"Oooh. Good question," Whaley said, according to Joe Buscaglia of WGR 550. "I would have to say he would be talked in the top tier of those guys. Just with his size and athletic ability, you looked at the measurements now, there was only one guy close to his size and that was Blake Bortles at 6-5, and AJ McCarron was over the 6-3, so he's in there. I'm a big proponent that everything equal, you go with the bigger guy."
Smith, who was taken 23 picks after Manuel last April by the New York Jets, had a 12-to-21 touchdown-to-interception ratio that could put his starting job in jeopardy. At one point, the Jets benched Smith during their 37-14 loss to the Bills last November, replacing him with Matt Simms.
Still, Phil Simms isn't sold that there are any better quarterbacks available this May.
It's a group that includes Texas A&M's Johnny Manziel, Central Florida's Bortles, and Louisville's Teddy Bridgewater. In his latest mock draft, ESPN NFL draft analyst Todd McShay had all three quarterbacks selected within the first five picks, while fellow ESPN analyst Mel Kiper Jr. had all three signal-callers off the board in the first eight picks.

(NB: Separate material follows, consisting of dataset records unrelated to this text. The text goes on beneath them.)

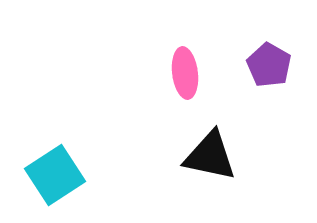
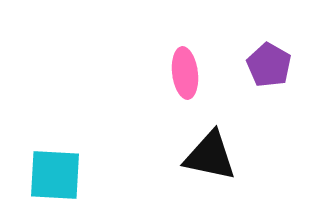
cyan square: rotated 36 degrees clockwise
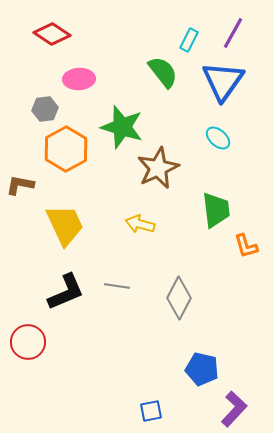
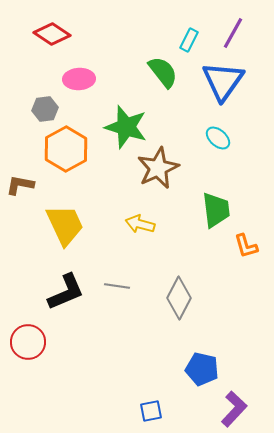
green star: moved 4 px right
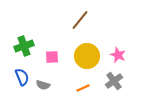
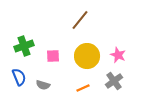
pink square: moved 1 px right, 1 px up
blue semicircle: moved 3 px left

But there are other opinions out there.
ESPN NFL analyst Ron Jaworski told a Philadelphia radio station Tuesday that he feels Manziel is a "project" and shouldn't be taken in the first three rounds.
That's a little off the beaten path, but it speaks to how the draft is an inexact science. Bortles, Bridgewater, and Manziel could all become "franchise" quarterbacks and every team would be happy, similar to how the 2012 draft produced several quality players at the position. But if Simms and Jaworski are onto something, then the results could be closer to the 2007 draft, when JaMarcus Russell, Brady Quinn, and Kevin Kolb were the first three quarterbacks off the board.
Ranking Manuel and Smith among this year's quarterback class is a fun exercise. I don't think any quarterback from the 2014 class stands out head-and-shoulders over either player, but I think all three top quarterbacks this May will have a higher ceiling.
But to any NFL general manager, the important aspect is finding a quarterback to win. If all of these young quarterbacks are able to do that, how they rank among themselves isn't of much consequence. Similarly, if they all fail in the NFL, which one was best wouldn't mean much either.